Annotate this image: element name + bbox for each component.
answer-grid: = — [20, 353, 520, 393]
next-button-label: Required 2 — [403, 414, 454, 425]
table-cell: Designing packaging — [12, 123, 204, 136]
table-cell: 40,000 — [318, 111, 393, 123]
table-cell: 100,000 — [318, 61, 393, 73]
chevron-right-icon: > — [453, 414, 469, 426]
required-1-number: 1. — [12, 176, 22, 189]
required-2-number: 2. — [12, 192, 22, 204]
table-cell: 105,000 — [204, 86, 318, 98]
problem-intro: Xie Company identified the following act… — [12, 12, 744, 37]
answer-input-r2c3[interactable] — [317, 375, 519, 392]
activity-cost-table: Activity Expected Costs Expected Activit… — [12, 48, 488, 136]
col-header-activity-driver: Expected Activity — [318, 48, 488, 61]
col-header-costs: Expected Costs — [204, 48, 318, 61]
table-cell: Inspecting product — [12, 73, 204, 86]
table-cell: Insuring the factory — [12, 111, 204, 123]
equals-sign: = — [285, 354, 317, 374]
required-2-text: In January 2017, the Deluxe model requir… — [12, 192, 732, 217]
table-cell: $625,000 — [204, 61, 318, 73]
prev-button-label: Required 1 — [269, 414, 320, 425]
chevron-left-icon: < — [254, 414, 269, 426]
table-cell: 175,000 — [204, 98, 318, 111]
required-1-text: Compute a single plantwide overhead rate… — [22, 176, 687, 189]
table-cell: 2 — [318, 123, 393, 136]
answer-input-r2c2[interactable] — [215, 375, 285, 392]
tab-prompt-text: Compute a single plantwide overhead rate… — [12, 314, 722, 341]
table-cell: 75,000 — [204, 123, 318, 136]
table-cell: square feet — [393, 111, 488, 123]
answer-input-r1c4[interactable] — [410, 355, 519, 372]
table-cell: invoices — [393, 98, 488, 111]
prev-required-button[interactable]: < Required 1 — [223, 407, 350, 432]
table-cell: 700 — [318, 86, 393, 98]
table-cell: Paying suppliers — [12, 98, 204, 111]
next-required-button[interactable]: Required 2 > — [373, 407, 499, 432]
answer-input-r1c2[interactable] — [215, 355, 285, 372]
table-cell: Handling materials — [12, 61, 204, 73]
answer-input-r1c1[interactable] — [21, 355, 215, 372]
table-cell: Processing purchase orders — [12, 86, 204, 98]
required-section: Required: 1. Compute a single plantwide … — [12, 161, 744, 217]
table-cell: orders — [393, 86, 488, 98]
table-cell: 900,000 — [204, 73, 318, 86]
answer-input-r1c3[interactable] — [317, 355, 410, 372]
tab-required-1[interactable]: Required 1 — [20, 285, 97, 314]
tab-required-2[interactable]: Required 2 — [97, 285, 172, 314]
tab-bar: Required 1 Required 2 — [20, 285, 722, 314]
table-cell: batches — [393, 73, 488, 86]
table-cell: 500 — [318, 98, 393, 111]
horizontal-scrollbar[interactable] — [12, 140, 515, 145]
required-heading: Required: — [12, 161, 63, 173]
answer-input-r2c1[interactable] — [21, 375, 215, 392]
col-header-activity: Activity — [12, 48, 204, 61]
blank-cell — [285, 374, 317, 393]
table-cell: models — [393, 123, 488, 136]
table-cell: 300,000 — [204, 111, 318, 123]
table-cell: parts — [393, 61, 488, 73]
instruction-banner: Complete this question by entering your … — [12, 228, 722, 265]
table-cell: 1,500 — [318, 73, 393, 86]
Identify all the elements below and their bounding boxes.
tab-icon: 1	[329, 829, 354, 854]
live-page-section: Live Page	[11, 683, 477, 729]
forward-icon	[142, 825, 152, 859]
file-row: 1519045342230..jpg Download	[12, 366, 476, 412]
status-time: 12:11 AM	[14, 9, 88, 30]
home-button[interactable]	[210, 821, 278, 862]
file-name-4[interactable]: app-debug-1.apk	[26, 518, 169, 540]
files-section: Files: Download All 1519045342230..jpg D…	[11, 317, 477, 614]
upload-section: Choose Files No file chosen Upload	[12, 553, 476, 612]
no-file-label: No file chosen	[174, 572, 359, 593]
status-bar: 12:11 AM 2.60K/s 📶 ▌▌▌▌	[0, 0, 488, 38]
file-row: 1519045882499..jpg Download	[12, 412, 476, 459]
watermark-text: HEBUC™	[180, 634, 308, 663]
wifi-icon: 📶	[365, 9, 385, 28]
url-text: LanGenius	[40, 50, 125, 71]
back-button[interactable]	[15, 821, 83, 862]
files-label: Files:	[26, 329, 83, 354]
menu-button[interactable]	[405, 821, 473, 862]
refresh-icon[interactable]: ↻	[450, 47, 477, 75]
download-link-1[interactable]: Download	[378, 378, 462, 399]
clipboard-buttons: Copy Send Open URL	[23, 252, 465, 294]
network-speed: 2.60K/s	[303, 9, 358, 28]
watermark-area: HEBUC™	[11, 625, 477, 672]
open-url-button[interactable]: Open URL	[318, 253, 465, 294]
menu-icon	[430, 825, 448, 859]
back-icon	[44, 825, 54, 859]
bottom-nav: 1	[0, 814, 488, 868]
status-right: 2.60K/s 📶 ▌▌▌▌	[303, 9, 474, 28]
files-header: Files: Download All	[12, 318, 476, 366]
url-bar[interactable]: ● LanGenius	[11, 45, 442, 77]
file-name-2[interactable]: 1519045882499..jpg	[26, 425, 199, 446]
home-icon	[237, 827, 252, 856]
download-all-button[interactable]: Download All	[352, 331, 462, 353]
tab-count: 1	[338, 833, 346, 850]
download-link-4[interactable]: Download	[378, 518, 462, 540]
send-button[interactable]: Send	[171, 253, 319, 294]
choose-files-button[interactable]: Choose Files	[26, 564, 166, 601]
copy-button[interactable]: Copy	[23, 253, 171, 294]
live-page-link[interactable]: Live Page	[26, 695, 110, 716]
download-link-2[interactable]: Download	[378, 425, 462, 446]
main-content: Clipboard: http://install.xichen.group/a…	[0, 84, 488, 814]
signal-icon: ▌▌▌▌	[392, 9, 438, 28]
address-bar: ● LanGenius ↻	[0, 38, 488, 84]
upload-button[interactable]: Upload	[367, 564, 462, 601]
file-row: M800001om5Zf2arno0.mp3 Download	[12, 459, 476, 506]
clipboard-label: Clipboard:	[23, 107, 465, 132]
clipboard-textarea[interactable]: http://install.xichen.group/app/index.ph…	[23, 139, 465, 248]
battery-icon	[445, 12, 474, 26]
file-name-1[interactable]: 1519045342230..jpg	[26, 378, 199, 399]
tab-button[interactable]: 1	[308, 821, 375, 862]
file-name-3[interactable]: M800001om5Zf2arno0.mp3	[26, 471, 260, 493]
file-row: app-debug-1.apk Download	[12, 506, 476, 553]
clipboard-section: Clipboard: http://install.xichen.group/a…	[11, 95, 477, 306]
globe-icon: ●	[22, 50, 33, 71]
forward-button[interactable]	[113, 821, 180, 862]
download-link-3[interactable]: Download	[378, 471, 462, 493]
+++
[WHAT YOU NEED TO DO]
Type out the records above again, exactly the same.

[ANSWER TO THIS EXERCISE]
Annotate this image: element name + bbox for each component.
answer-grid: = — [20, 353, 520, 393]
next-button-label: Required 2 — [403, 414, 454, 425]
table-cell: Designing packaging — [12, 123, 204, 136]
table-cell: 40,000 — [318, 111, 393, 123]
table-cell: 100,000 — [318, 61, 393, 73]
chevron-right-icon: > — [453, 414, 469, 426]
required-1-number: 1. — [12, 176, 22, 189]
required-2-number: 2. — [12, 192, 22, 204]
table-cell: 105,000 — [204, 86, 318, 98]
problem-intro: Xie Company identified the following act… — [12, 12, 744, 37]
answer-input-r2c3[interactable] — [317, 375, 519, 392]
activity-cost-table: Activity Expected Costs Expected Activit… — [12, 48, 488, 136]
col-header-activity-driver: Expected Activity — [318, 48, 488, 61]
col-header-costs: Expected Costs — [204, 48, 318, 61]
table-cell: Inspecting product — [12, 73, 204, 86]
table-cell: Insuring the factory — [12, 111, 204, 123]
equals-sign: = — [285, 354, 317, 374]
required-2-text: In January 2017, the Deluxe model requir… — [12, 192, 732, 217]
table-cell: $625,000 — [204, 61, 318, 73]
prev-button-label: Required 1 — [269, 414, 320, 425]
chevron-left-icon: < — [254, 414, 269, 426]
table-cell: 175,000 — [204, 98, 318, 111]
required-1-text: Compute a single plantwide overhead rate… — [22, 176, 687, 189]
table-cell: 2 — [318, 123, 393, 136]
answer-input-r2c2[interactable] — [215, 375, 285, 392]
tab-prompt-text: Compute a single plantwide overhead rate… — [12, 314, 722, 341]
table-cell: 75,000 — [204, 123, 318, 136]
table-cell: square feet — [393, 111, 488, 123]
answer-input-r1c4[interactable] — [410, 355, 519, 372]
table-cell: invoices — [393, 98, 488, 111]
prev-required-button[interactable]: < Required 1 — [223, 407, 350, 432]
table-cell: 700 — [318, 86, 393, 98]
table-cell: Paying suppliers — [12, 98, 204, 111]
next-required-button[interactable]: Required 2 > — [373, 407, 499, 432]
answer-input-r1c2[interactable] — [215, 355, 285, 372]
table-cell: Handling materials — [12, 61, 204, 73]
answer-input-r1c1[interactable] — [21, 355, 215, 372]
table-cell: Processing purchase orders — [12, 86, 204, 98]
required-section: Required: 1. Compute a single plantwide … — [12, 161, 744, 217]
table-cell: orders — [393, 86, 488, 98]
table-cell: 900,000 — [204, 73, 318, 86]
answer-input-r1c3[interactable] — [317, 355, 410, 372]
tab-required-1[interactable]: Required 1 — [20, 285, 97, 314]
tab-required-2[interactable]: Required 2 — [97, 285, 172, 314]
tab-bar: Required 1 Required 2 — [20, 285, 722, 314]
table-cell: batches — [393, 73, 488, 86]
table-cell: 500 — [318, 98, 393, 111]
horizontal-scrollbar[interactable] — [12, 140, 515, 145]
required-heading: Required: — [12, 161, 63, 173]
answer-input-r2c1[interactable] — [21, 375, 215, 392]
col-header-activity: Activity — [12, 48, 204, 61]
blank-cell — [285, 374, 317, 393]
table-cell: models — [393, 123, 488, 136]
table-cell: 300,000 — [204, 111, 318, 123]
table-cell: parts — [393, 61, 488, 73]
instruction-banner: Complete this question by entering your … — [12, 228, 722, 265]
table-cell: 1,500 — [318, 73, 393, 86]
Identify all the elements below and their bounding boxes.
tab-icon: 1	[329, 829, 354, 854]
live-page-section: Live Page	[11, 683, 477, 729]
forward-icon	[142, 825, 152, 859]
file-row: 1519045342230..jpg Download	[12, 366, 476, 412]
status-time: 12:11 AM	[14, 9, 88, 30]
home-button[interactable]	[210, 821, 278, 862]
file-name-4[interactable]: app-debug-1.apk	[26, 518, 169, 540]
files-section: Files: Download All 1519045342230..jpg D…	[11, 317, 477, 614]
upload-section: Choose Files No file chosen Upload	[12, 553, 476, 612]
no-file-label: No file chosen	[174, 572, 359, 593]
status-bar: 12:11 AM 2.60K/s 📶 ▌▌▌▌	[0, 0, 488, 38]
file-row: 1519045882499..jpg Download	[12, 412, 476, 459]
watermark-text: HEBUC™	[180, 634, 308, 663]
wifi-icon: 📶	[365, 9, 385, 28]
url-text: LanGenius	[40, 50, 125, 71]
back-button[interactable]	[15, 821, 83, 862]
files-label: Files:	[26, 329, 83, 354]
menu-button[interactable]	[405, 821, 473, 862]
refresh-icon[interactable]: ↻	[450, 47, 477, 75]
download-link-1[interactable]: Download	[378, 378, 462, 399]
clipboard-buttons: Copy Send Open URL	[23, 252, 465, 294]
network-speed: 2.60K/s	[303, 9, 358, 28]
watermark-area: HEBUC™	[11, 625, 477, 672]
open-url-button[interactable]: Open URL	[318, 253, 465, 294]
menu-icon	[430, 825, 448, 859]
back-icon	[44, 825, 54, 859]
bottom-nav: 1	[0, 814, 488, 868]
status-right: 2.60K/s 📶 ▌▌▌▌	[303, 9, 474, 28]
files-header: Files: Download All	[12, 318, 476, 366]
url-bar[interactable]: ● LanGenius	[11, 45, 442, 77]
file-name-2[interactable]: 1519045882499..jpg	[26, 425, 199, 446]
home-icon	[237, 827, 252, 856]
download-all-button[interactable]: Download All	[352, 331, 462, 353]
tab-count: 1	[338, 833, 346, 850]
download-link-4[interactable]: Download	[378, 518, 462, 540]
send-button[interactable]: Send	[171, 253, 319, 294]
choose-files-button[interactable]: Choose Files	[26, 564, 166, 601]
copy-button[interactable]: Copy	[23, 253, 171, 294]
live-page-link[interactable]: Live Page	[26, 695, 110, 716]
download-link-2[interactable]: Download	[378, 425, 462, 446]
main-content: Clipboard: http://install.xichen.group/a…	[0, 84, 488, 814]
signal-icon: ▌▌▌▌	[392, 9, 438, 28]
address-bar: ● LanGenius ↻	[0, 38, 488, 84]
upload-button[interactable]: Upload	[367, 564, 462, 601]
file-row: M800001om5Zf2arno0.mp3 Download	[12, 459, 476, 506]
clipboard-label: Clipboard:	[23, 107, 465, 132]
clipboard-textarea[interactable]: http://install.xichen.group/app/index.ph…	[23, 139, 465, 248]
battery-icon	[445, 12, 474, 26]
file-name-1[interactable]: 1519045342230..jpg	[26, 378, 199, 399]
tab-button[interactable]: 1	[308, 821, 375, 862]
file-name-3[interactable]: M800001om5Zf2arno0.mp3	[26, 471, 260, 493]
file-row: app-debug-1.apk Download	[12, 506, 476, 553]
clipboard-section: Clipboard: http://install.xichen.group/a…	[11, 95, 477, 306]
globe-icon: ●	[22, 50, 33, 71]
forward-button[interactable]	[113, 821, 180, 862]
download-link-3[interactable]: Download	[378, 471, 462, 493]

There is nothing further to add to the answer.